ENTRIES PROVIDED>
>>>>>

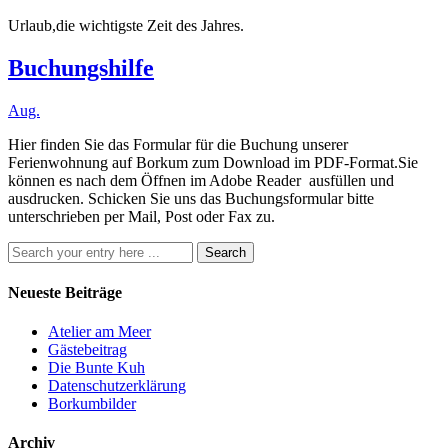
Urlaub,die wichtigste Zeit des Jahres.
Buchungshilfe
Aug.
Hier finden Sie das Formular für die Buchung unserer
Ferienwohnung auf Borkum zum Download im PDF-Format.Sie
können es nach dem Öffnen im Adobe Reader ausfüllen und
ausdrucken. Schicken Sie uns das Buchungsformular bitte
unterschrieben per Mail, Post oder Fax zu.
Neueste Beiträge
Atelier am Meer
Gästebeitrag
Die Bunte Kuh
Datenschutzerklärung
Borkumbilder
Archiv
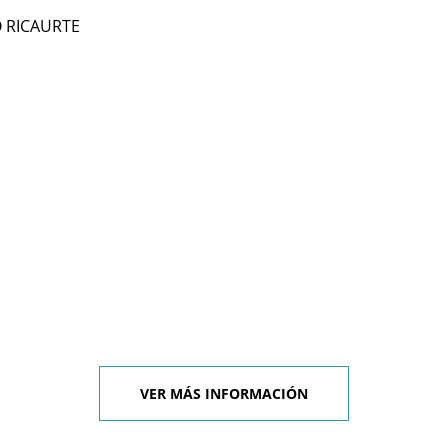
O RICAURTE
VER MÁS INFORMACIÓN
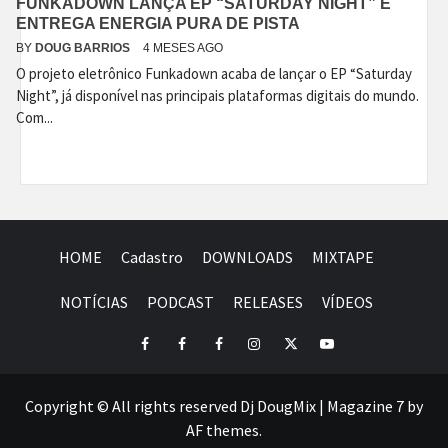
FUNKADOWN LANÇA EP “SATURDAY NIGHT” E
ENTREGA ENERGIA PURA DE PISTA
BY
DOUG BARRIOS
4 MESES AGO
O projeto eletrônico Funkadown acaba de lançar o EP “Saturday
Night”, já disponível nas principais plataformas digitais do mundo.
Com...
HOME
Cadastro
DOWNLOADS
MIXTAPE
NOTÍCIAS
PODCAST
RELEASES
VÍDEOS
Facebook
Perfil
Perfil
Instagram
Twitter
Youtube
I
II
Copyright © All rights reserved Dj DougMix
|
Magazine 7
by
AF themes.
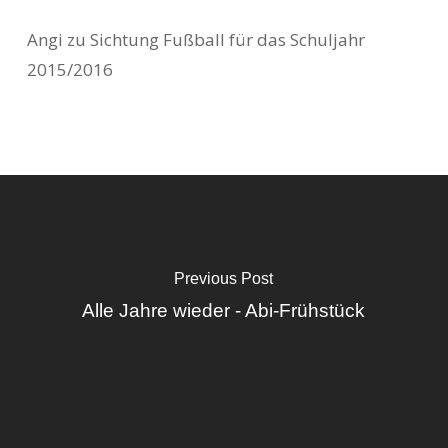
Angi
zu
Sichtung Fußball für das Schuljahr
2015/2016
Previous Post
Alle Jahre wieder - Abi-Frühstück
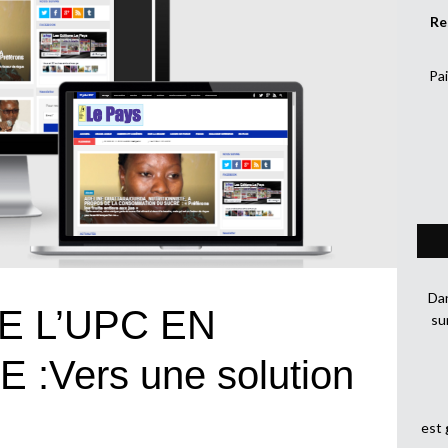
Re
Pai
Dan
 L’UPC EN
su
:Vers une solution
est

<<<<<

TASK DETAILS>
When copying the entries above, keep each word as it is and exclude any image.

ANSWER BOX>
Urlaub,die wichtigste Zeit des Jahres.
Buchungshilfe
Aug.
Hier finden Sie das Formular für die Buchung unserer
Ferienwohnung auf Borkum zum Download im PDF-Format.Sie
können es nach dem Öffnen im Adobe Reader ausfüllen und
ausdrucken. Schicken Sie uns das Buchungsformular bitte
unterschrieben per Mail, Post oder Fax zu.
Neueste Beiträge
Atelier am Meer
Gästebeitrag
Die Bunte Kuh
Datenschutzerklärung
Borkumbilder
Archiv
O RICAURTE
VER MÁS INFORMACIÓN
FUNKADOWN LANÇA EP “SATURDAY NIGHT” E
ENTREGA ENERGIA PURA DE PISTA
BY
DOUG BARRIOS
4 MESES AGO
O projeto eletrônico Funkadown acaba de lançar o EP “Saturday
Night”, já disponível nas principais plataformas digitais do mundo.
Com...
HOME
Cadastro
DOWNLOADS
MIXTAPE
NOTÍCIAS
PODCAST
RELEASES
VÍDEOS
Facebook
Perfil
Perfil
Instagram
Twitter
Youtube
I
II
Copyright © All rights reserved Dj DougMix
|
Magazine 7
by
AF themes.
Angi
zu
Sichtung Fußball für das Schuljahr
2015/2016
Previous Post
Alle Jahre wieder - Abi-Frühstück
Re
Pai
Dan
 L’UPC EN
su
:Vers une solution
est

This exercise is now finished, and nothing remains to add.